Assigned task:
Copy out exactly the lines beginning with the one that contains "Ikuti Juga Saluran" and ending at the last line of the listing, skipping any pictures.
[Start of Attachment]
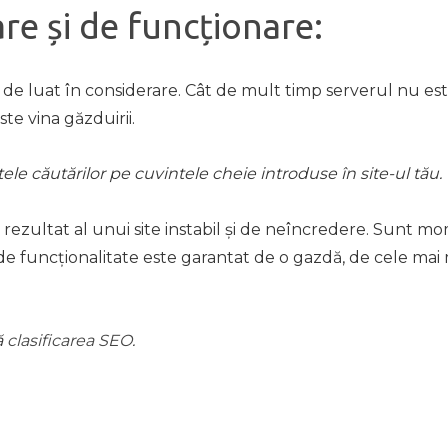
re și de funcționare:
 de luat în considerare. Cât de mult timp serverul nu est
te vina găzduirii.
le căutărilor pe cuvintele cheie introduse în site-ul tău.
rezultat al unui site instabil și de neîncredere. Sunt m
e funcționalitate este garantat de o gazdă, de cele mai m
ă
clasificarea SEO
.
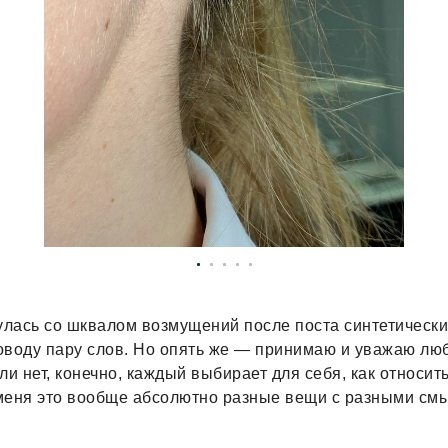
улась со шквалом возмущений после поста синтетически
оводу пару слов. Но опять же — принимаю и уважаю лю
ли нет, конечно, каждый выбирает для себя, как относит
меня это вообще абсолютно разные вещи с разными см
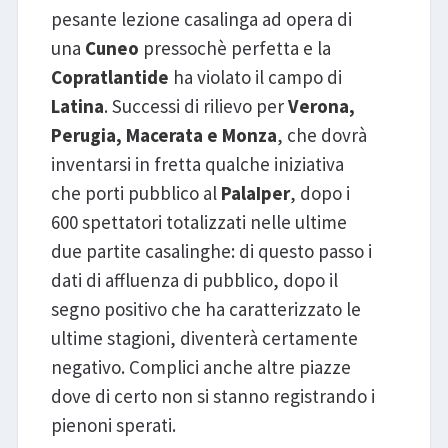
pesante lezione casalinga ad opera di
una
Cuneo
pressochè perfetta e la
Copratlantide
ha violato il campo di
Latina
. Successi di rilievo per
Verona,
Perugia, Macerata e Monza
, che dovrà
inventarsi in fretta qualche iniziativa
che porti pubblico al
PalaIper
, dopo i
600 spettatori totalizzati nelle ultime
due partite casalinghe: di questo passo i
dati di affluenza di pubblico, dopo il
segno positivo che ha caratterizzato le
ultime stagioni, diventerà certamente
negativo. Complici anche altre piazze
dove di certo non si stanno registrando i
pienoni sperati.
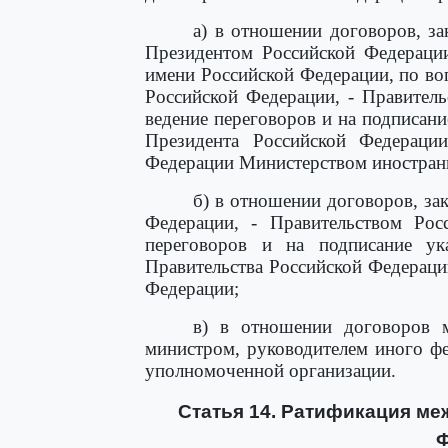
а) в отношении договоров, з
Президентом Российской Федерации
имени Российской Федерации, по во
Российской Федерации, - Правител
ведение переговоров и на подписан
Президента Российской Федераци
Федерации Министерством иностран
б) в отношении договоров, за
Федерации, - Правительством Рос
переговоров и на подписание у
Правительства Российской Федерац
Федерации;
в) в отношении договоров м
министром, руководителем иного фе
уполномоченной организации.
Статья 14. Ратификация м
Ф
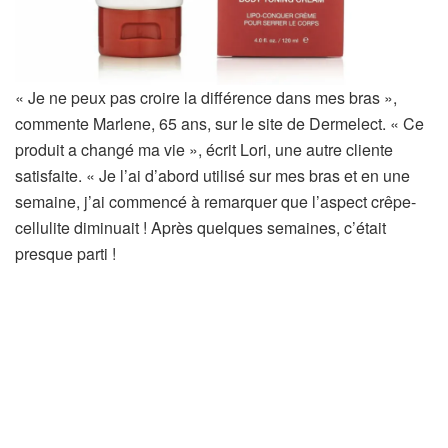
« Je ne peux pas croire la différence dans mes bras »,
commente Marlene, 65 ans, sur le site de Dermelect. « Ce
produit a changé ma vie », écrit Lori, une autre cliente
satisfaite. « Je l’ai d’abord utilisé sur mes bras et en une
semaine, j’ai commencé à remarquer que l’aspect crêpe-
cellulite diminuait ! Après quelques semaines, c’était
presque parti !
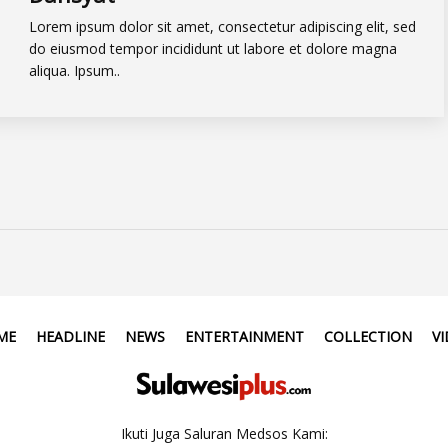
Lorem ipsum dolor sit amet, consectetur adipiscing elit, sed
do eiusmod tempor incididunt ut labore et dolore magna
aliqua. Ipsum..
ME
HEADLINE
NEWS
ENTERTAINMENT
COLLECTION
V
Ikuti Juga Saluran Medsos Kami:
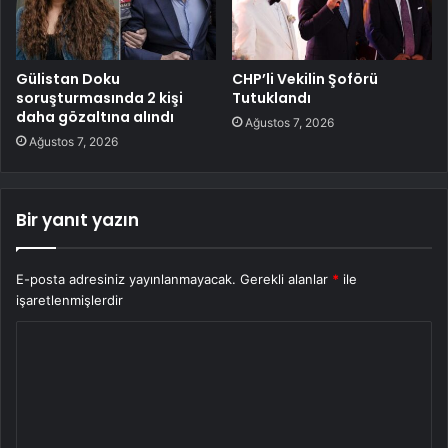
Gülistan Doku
CHP’li Vekilin Şoförü
soruşturmasında 2 kişi
Tutuklandı
daha gözaltına alındı
Ağustos 7, 2026
Ağustos 7, 2026
Bir yanıt yazın
E-posta adresiniz yayınlanmayacak.
Gerekli alanlar
*
ile
işaretlenmişlerdir
Y
o
r
u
[End of Attachment]
Finished exercise:
Ikuti Juga Saluran Medsos Kami:
Gülistan Doku
CHP’li Vekilin Şoförü
soruşturmasında 2 kişi
Tutuklandı
daha gözaltına alındı
Ağustos 7, 2026
Ağustos 7, 2026
Bir yanıt yazın
E-posta adresiniz yayınlanmayacak.
Gerekli alanlar
*
ile
işaretlenmişlerdir
Y
o
r
u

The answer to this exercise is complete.